■ SOURCE MATERIAL ■

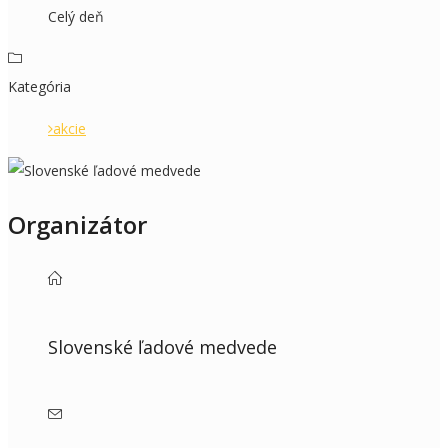
Celý deň
Kategória
akcie
Organizátor
Slovenské ľadové medvede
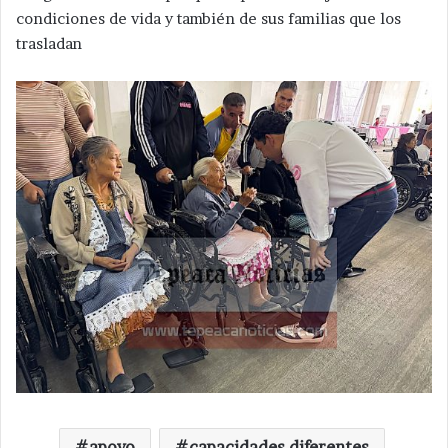
condiciones de vida y también de sus familias que los
trasladan
apoyo
capacidades diferentes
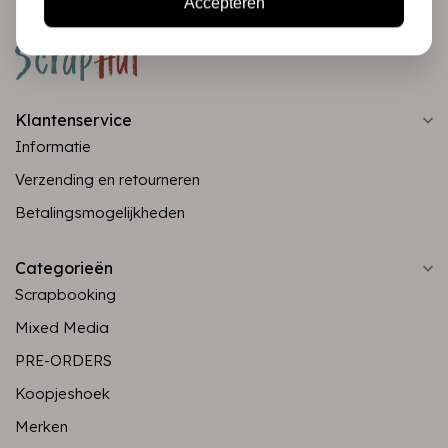
Accepteren
Klantenservice
Informatie
Verzending en retourneren
Betalingsmogelijkheden
Categorieën
Scrapbooking
Mixed Media
PRE-ORDERS
Koopjeshoek
Merken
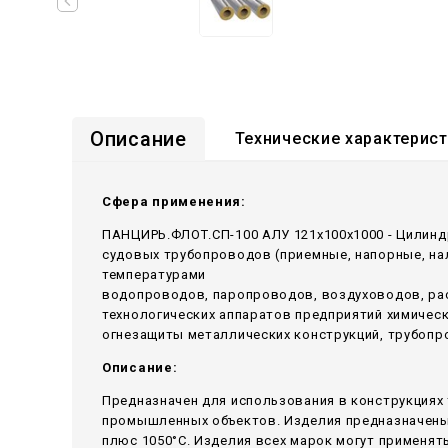
Описание
Технические характерис
Сфера применения:
ПАНЦИРЬ.ФЛОТ.СП-100 АЛУ 121x100x1000 - Цилинд
судовых трубопроводов (приемные, напорные, н
температурами
водопроводов, паропроводов, воздуховодов, ра
технологических аппаратов предприятий химичес
огнезащиты металлических конструкций, трубопр
Описание:
Предназначен для использования в конструкциях 
промышленных объектов. Изделия предназначены 
плюс 1050°С. Изделия всех марок могут применять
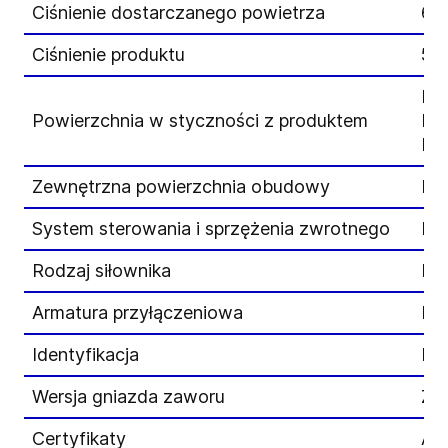
Ciśnienie dostarczanego powietrza
6 b
Ciśnienie produktu
5 b
DN
Powierzchnia w styczności z produktem
Ra
IPS
Zewnętrzna powierzchnia obudowy
Ma
System sterowania i sprzężenia zwrotnego
Poł
Rodzaj siłownika
Pn
Armatura przyłączeniowa
Ko
Identyfikacja
Prz
Wersja gniazda zaworu
Zac
Certyfikaty
A3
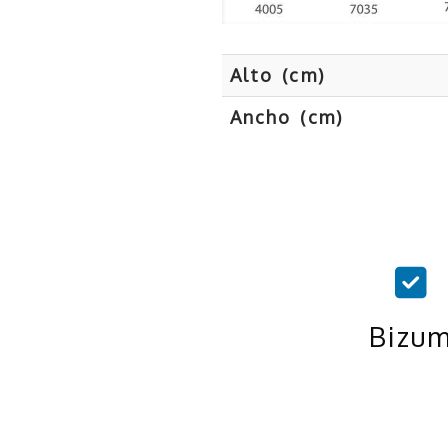
Alto (cm)
Ancho (cm)
Bizu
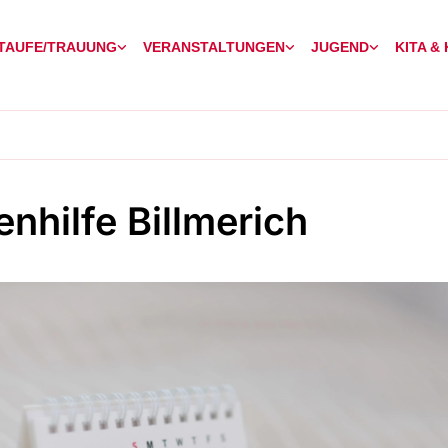
TAUFE/TRAUUNG
VERANSTALTUNGEN
JUGEND
KITA &
enhilfe Billmerich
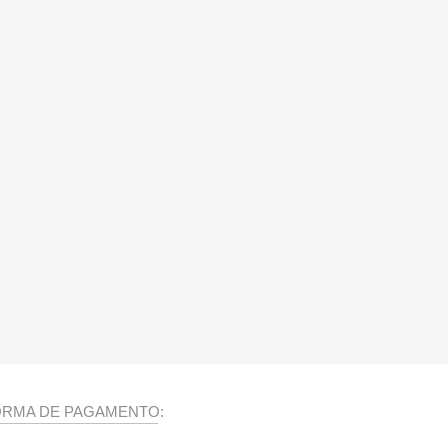
ORMA DE PAGAMENTO:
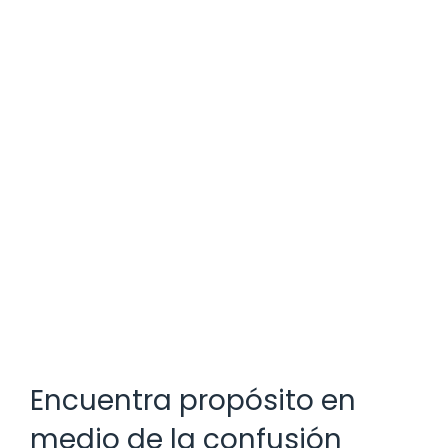
Encuentra propósito en
medio de la confusión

■ WORK TO BE COMPLETED ■
What you write must match, line for line, the lines from the one with "Rodzaj siłownika" through the last line of the data above, minus the pictures.

■ ANSWER ■
Rodzaj siłownika
Pn
Armatura przyłączeniowa
Ko
Identyfikacja
Prz
Wersja gniazda zaworu
Zac
Certyfikaty
A3
Alto (cm)
Ancho (cm)
Bizu
TAUFE/TRAUUNG
VERANSTALTUNGEN
JUGEND
KITA &
enhilfe Billmerich
ORMA DE PAGAMENTO:
Encuentra propósito en
medio de la confusión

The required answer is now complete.